Önem arz eden bir başka hizmet yürütme şekli de, okul irtibat faaliyeti,
gençlik kulüplerine ziyaretler, genç sürücüler için danışma projeleri
hazırlamak ve okul tatillerinde gençleri suçlu davranışından uzak tutucu
faaliyetler düzenlemek suretiyle polis ve genç nüfus arasında sıcak ilişkilerin
oluşturulması olarak görülmektedir.
Vatandaşların önleyici faaliyetlere katılmaları, polis noktaları ve teşkil
edilen mevkiler ile artırılmaktadır.
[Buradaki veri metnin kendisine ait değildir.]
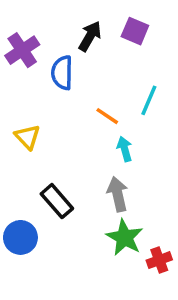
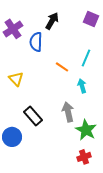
purple square: (135, 31) -> (91, 19), moved
cyan arrow: (125, 149) -> (82, 86), moved
green star: (125, 237) -> (86, 130), moved
red cross: (159, 260) -> (84, 157), moved

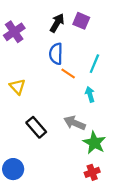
purple square: (91, 19) -> (81, 21), moved
blue semicircle: (36, 42) -> (56, 54), moved
gray arrow: (68, 112) -> (75, 123), turned -54
blue circle: (12, 137) -> (13, 169), moved

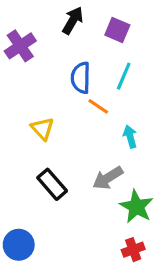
black arrow: (57, 23) -> (73, 20), moved
cyan line: (94, 64) -> (124, 76), moved
yellow triangle: (18, 87) -> (43, 129), moved
gray arrow: (75, 123) -> (108, 178), turned -55

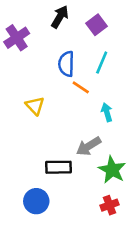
purple square: (117, 30) -> (96, 25), turned 30
black rectangle: (52, 184) -> (59, 167), moved, turned -50
blue circle: (19, 245) -> (36, 201), moved

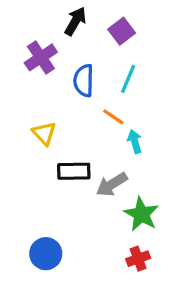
purple cross: (17, 38) -> (41, 57), moved
orange line: (81, 87) -> (113, 117), moved
black rectangle: (59, 167) -> (74, 171), moved

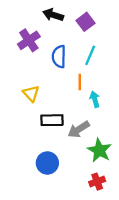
black arrow: (75, 21) -> (53, 15), turned -102
orange line: (113, 117) -> (80, 82), turned 56
blue circle: (46, 254) -> (47, 163), moved

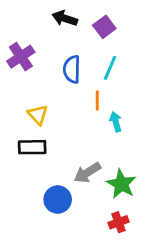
purple cross: (29, 40) -> (21, 57), moved
black rectangle: (52, 120) -> (32, 147), moved
gray arrow: (79, 129) -> (87, 173), moved

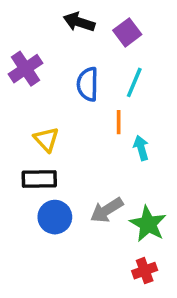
blue circle: (58, 200) -> (55, 217), moved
Bu yapılanma, polis–halk ilişkisini, ana
hizmet birimi olan polis merkezlerinin çoğu zaman boğucu olan atmosferinden
uzaklaştırıp mahallî polis unsurlarına, komşuluk ilişkilerini geliştirme
anlayışına, bölgede ikamet edenlerin oluşturdukları sivil toplum kuruluşları
ile irtibat kurmaya ve toplum merkezlerine ziyaretlere taşıyarak insan odaklı
hâle getirmektedir.
Teşkilât genelinde ise TDP, suçun önlenmesine koordineli bir yaklaşım ortaya
çıkarmaktadır. TDP, polisin hesap verebilirliğini de öne çıkarmaktadır. Bunu,
halkla ilişkiler birimlerinin yaptığı gibi klasik ve rutin çalışmalar olarak
değil, topluma sunulan polislik hizmetleri üzerinde halkın daha etkili bir
tesire sahip olmasına imkân sağlamak için yapmaktadır.
TDP’nin esası, polisin, hizmetinde olduğu toplumun temel problemleri ile
doğrudan ve aracısız bir ilişki kurarak meşgul olmasıdır. Burada, toplumun
ihtiyaçları konusunda polis ve toplumun algılamalarının bir sentezi mevcuttur.